NY州裁、トランプ氏に出廷命令-10日に「口止め料」量刑言い渡し
(ブルームバーグ): トランプ次期米大統領は大統領選挙に勝利したことを根拠に、いわゆる不倫口止め料の不正処理で受けた有罪評決の破棄を求めていたが、ニューヨーク州地裁のマーチャン判事は3日、これを再度退けた。
今月下旬の大統領就任式を前に、刑事裁判での有罪評決を破棄したかったトランプ氏のもくろみは失敗した。
マーチャン判事は1月10日の量刑言い渡しに出廷するようトランプ氏に命じた。量刑は条件を伴わない刑罰の放免が最善の選択肢になると述べ、収監はしない方針を示唆した。
判事は大統領特権を理由に有罪評決を無効にするというトランプ氏の要求について、次期大統領にはそのような特権は存在しないと指摘。トランプ氏本人が量刑言い渡しに出廷するか、オンラインで出廷するかについて、今月5日までに決定するよう求めた。

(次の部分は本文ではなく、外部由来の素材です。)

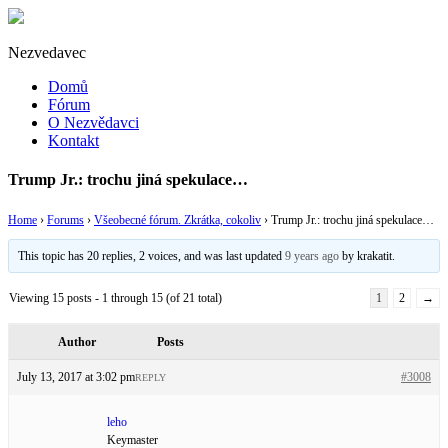
Nezvedavec
Domů
Fórum
O Nezvědavci
Kontakt
Trump Jr.: trochu jiná spekulace…
Home
›
Forums
›
Všeobecné fórum. Zkrátka, cokoliv
›
Trump Jr.: trochu jiná spekulace…
This topic has 20 replies, 2 voices, and was last updated
9 years ago
by
krakatit
.
Viewing 15 posts - 1 through 15 (of 21 total)
1
2
→
Author
Posts
July 13, 2017 at 3:02 pm
#3008
REPLY
leho
Keymaster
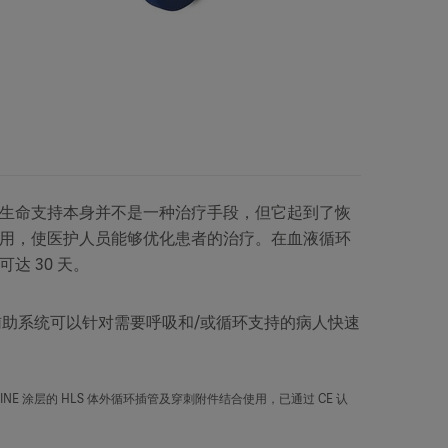
生命支持本身并不是一种治疗手段，但它起到了恢
用，使医护人员能够优化患者的治疗。在血液循环
达 30 天。
 心肺辅助系统可以针对需要呼吸和/或循环支持的病人快速
LINE 涂层的 HLS 体外循环插管及穿刺附件结合使用，已通过 CE 认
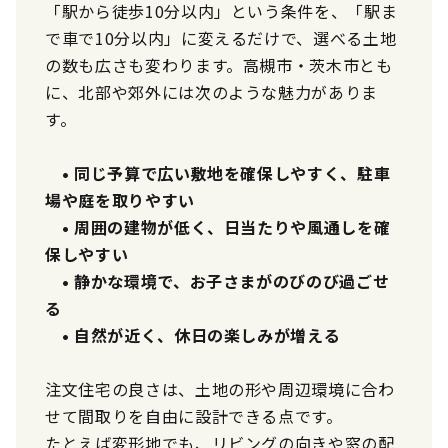
「駅から徒歩10分以内」という条件を、「駅ま
で車で10分以内」に変えるだけで、選べる土地
の数も広さも変わります。高槻市・茨木市とも
に、北部や郊外には次のような魅力がありま
す。
• 同じ予算で広い敷地を確保しやすく、駐車
場や庭を取りやすい
• 周囲の建物が低く、日当たりや風通しを確
保しやすい
• 静かな環境で、お子さまがのびのび過ごせ
る
• 自然が近く、休日の楽しみが増える
注文住宅の良さは、土地の形や周辺環境に合わ
せて間取りを自由に設計できる点です。
たとえば変形地でも、リビングの向きや窓の配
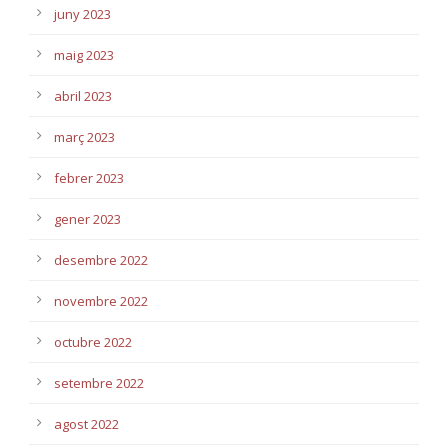
juny 2023
maig 2023
abril 2023
març 2023
febrer 2023
gener 2023
desembre 2022
novembre 2022
octubre 2022
setembre 2022
agost 2022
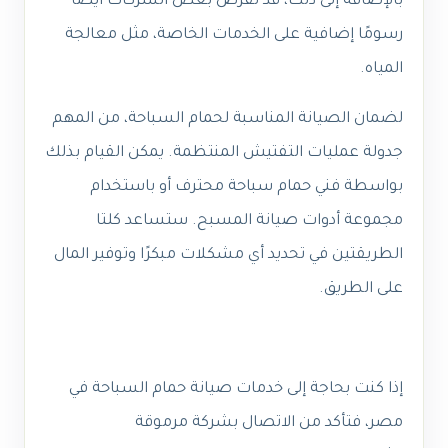
بالإضافة إلى ذلك، قد تفرض بعض الشركات أيضًا
رسومًا إضافية على الخدمات الخاصة، مثل معالجة
المياه.
لضمان الصيانة المناسبة لحمام السباحة، من المهم
جدولة عمليات التفتيش المنتظمة. يمكن القيام بذلك
بواسطة فني حمام سباحة محترف أو باستخدام
مجموعة أدوات صيانة المسبح. ستساعد كلتا
الطريقتين في تحديد أي مشكلات مبكرًا وتوفير المال
على الطريق.
إذا كنت بحاجة إلى خدمات صيانة حمام السباحة في
مصر، فتأكد من الاتصال بشركة مرموقة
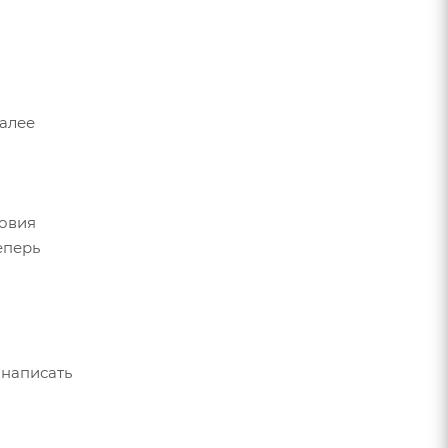
Далее
ловия
еперь
 написать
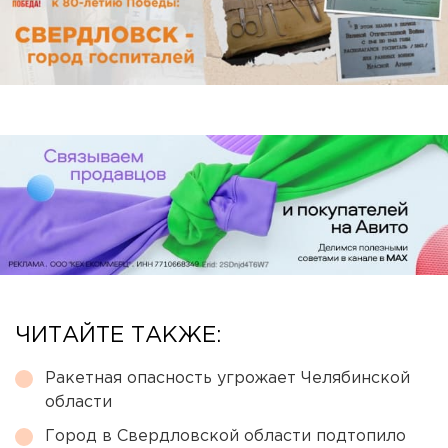
ЧИТАЙТЕ ТАКЖЕ:
Ракетная опасность угрожает Челябинской
области
Город в Свердловской области подтопило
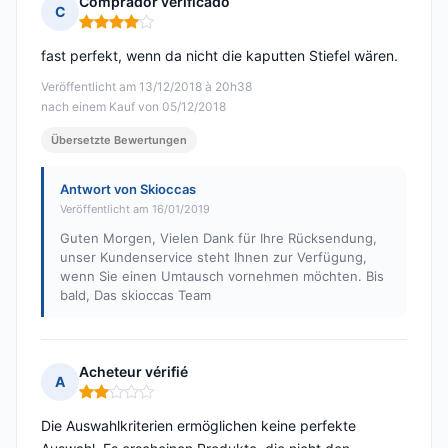
Comprador verificado
C
Hinweis: 4 von 5
fast perfekt, wenn da nicht die kaputten Stiefel wären.
Veröffentlicht am 13/12/2018 à 20h38
nach einem Kauf von 05/12/2018
Übersetzte Bewertungen
Antwort von Skioccas
Veröffentlicht am 16/01/2019
Guten Morgen, Vielen Dank für Ihre Rücksendung,
unser Kundenservice steht Ihnen zur Verfügung,
wenn Sie einen Umtausch vornehmen möchten. Bis
bald, Das skioccas Team
Acheteur vérifié
A
Hinweis: 2 von 5
Die Auswahlkriterien ermöglichen keine perfekte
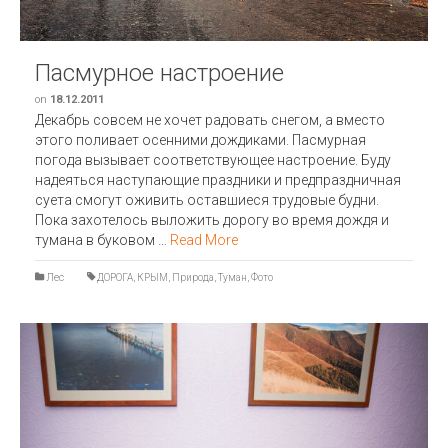
Пасмурное настроение
on
18.12.2011
Декабрь совсем не хочет радовать снегом, а вместо
этого поливает осенними дождиками. Пасмурная
погода вызывает соответствующее настроение. Буду
надеяться наступающие праздники и предпраздничная
суета смогут оживить оставшиеся трудовые будни.
Пока захотелось выложить дорогу во время дождя и
тумана в буковом …
Read More
Лес
ДОРОГА
,
КРЫМ
,
Природа
,
Туман
,
Фото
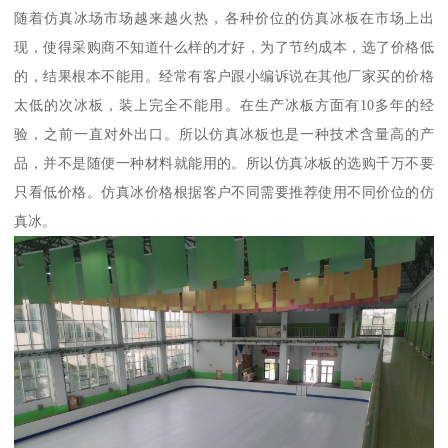
随着仿真冰场市场越来越火热，各种价位的仿真冰板在市场上出
现，使得采购商不知道什么样的才好，为了节约成本，选了价格低
的，结果根本不能用。经常有客户跟小编诉说在其他厂家买的价格
太低的次冰板，装上完全不能用。在生产冰板方面有10多年的经
验，之前一直对外出口。所以仿真冰板也是一种技术含量高的产
品，并不是随便一种材料就能用的。所以仿真冰板的选购千万不要
只看低价格。仿真冰价格根据客户不同需要推荐使用不同价位的仿
真冰。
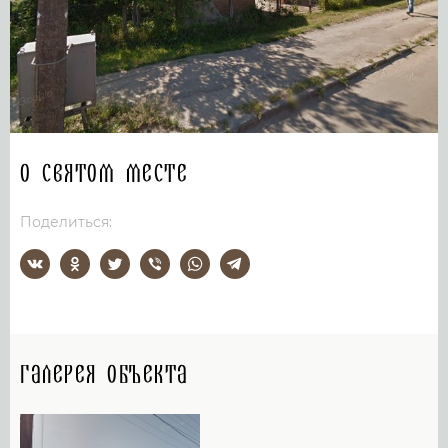
О святом месте
Поделиться:
Галерея объекта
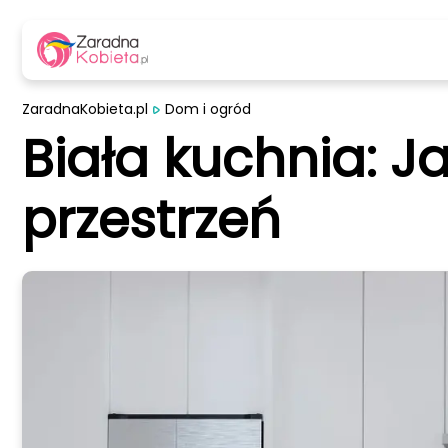
ZaradnaKobieta.pl
Dom i ogród
Biała kuchnia: J
przestrzeń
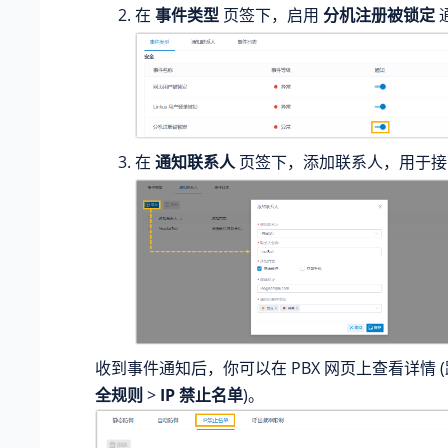
在
事件类型
页签下，启用
分机注册被锁定
在
通知联系人
页签下，添加联系人，用于接
收到事件通知后，你可以在 PBX 网页上查看详情 
全规则
>
IP 禁止名单
)。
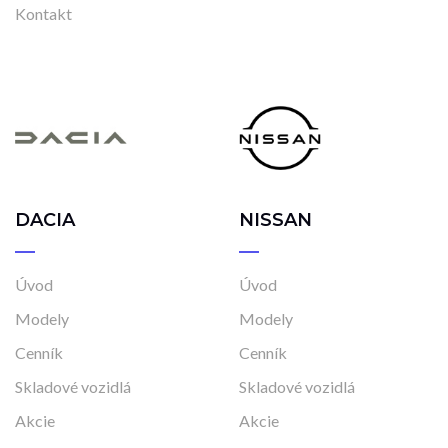
Kontakt
DACIA
NISSAN
Úvod
Úvod
Modely
Modely
Cenník
Cenník
Skladové vozidlá
Skladové vozidlá
Akcie
Akcie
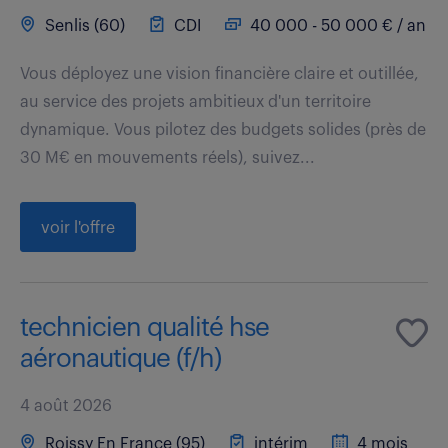
Senlis (60)
CDI
40 000 - 50 000 € / an
Vous déployez une vision financière claire et outillée,
au service des projets ambitieux d'un territoire
dynamique. Vous pilotez des budgets solides (près de
30 M€ en mouvements réels), suivez...
voir l'offre
technicien qualité hse
aéronautique (f/h)
4 août 2026
Roissy En France (95)
intérim
4 mois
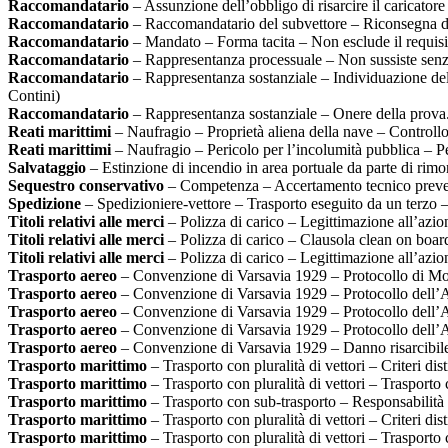
Raccomandatario
– Assunzione dell’obbligo di risarcire il caricatore 
Raccomandatario
– Raccomandatario del subvettore – Riconsegna de
Raccomandatario
– Mandato – Forma tacita – Non esclude il requisi
Raccomandatario
– Rappresentanza processuale – Non sussiste senza
Raccomandatario
– Rappresentanza sostanziale – Individuazione del
Contini)
Raccomandatario
– Rappresentanza sostanziale – Onere della prova
Reati marittimi
– Naufragio – Proprietà aliena della nave – Controllo d
Reati marittimi
– Naufragio – Pericolo per l’incolumità pubblica – Pe
Salvataggio
– Estinzione di incendio in area portuale da parte di rimo
Sequestro conservativo
– Competenza – Accertamento tecnico preve
Spedizione
– Spedizioniere-vettore – Trasporto eseguito da un terzo 
Titoli relativi alle merci
– Polizza di carico – Legittimazione all’azio
Titoli relativi alle merci
– Polizza di carico – Clausola clean on board
Titoli relativi alle merci
– Polizza di carico – Legittimazione all’azio
Trasporto aereo
– Convenzione di Varsavia 1929 – Protocollo di Montr
Trasporto aereo
– Convenzione di Varsavia 1929 – Protocollo dell’Aj
Trasporto aereo
– Convenzione di Varsavia 1929 – Protocollo dell’Aj
Trasporto aereo
– Convenzione di Varsavia 1929 – Protocollo dell’A
Trasporto aereo
– Convenzione di Varsavia 1929 – Danno risarcibil
Trasporto marittimo
– Trasporto con pluralità di vettori – Criteri dist
Trasporto marittimo
– Trasporto con pluralità di vettori – Trasporto
Trasporto marittimo
– Trasporto con sub-trasporto – Responsabilità e
Trasporto marittimo
– Trasporto con pluralità di vettori – Criteri dist
Trasporto marittimo
– Trasporto con pluralità di vettori – Trasporto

判事は収監しないことによって「無条件の刑罰放免」が最も実現可能な解決策だと述べ、トランプ次期大統領は有罪評決が記録に残る以外には実質的な罰則を受けないことになると説明。理論的にはトランプ氏は最長4年の禁錮刑を言い渡される可能性もあったが、検察側はすでに「現実的な勧告ではない」と譲歩したと判事は述べた。
「この裁判所は評決後、合理的な期間内に被告に量刑を言い渡さなくてはならない」と判事は説明。「被告には可能な限りあらゆる上訴の利用が認められなければならない。被告はその意向を明らかにしているが、それは量刑を言い渡されて初めて完全に利用可能になる」と述べた。
トランプ氏が2016年の選挙前、ポルノ女優への口止め料を不正に会計処理したとして、ニューヨーク州地裁は5月、34件の重罪で有罪評決を下した。
トランプ氏は4件の刑事訴追と闘いながらホワイトハウスへの復帰を目指したが、選挙前に公判が開かれたのはニューヨーク州の「口止め料裁判」だけだった。
同氏はこれらの刑事事件について全面的に無罪を主張。訴追は同氏のホワイトハウス返り咲きを阻もうとする「魔女狩り」の一環だと主張していた。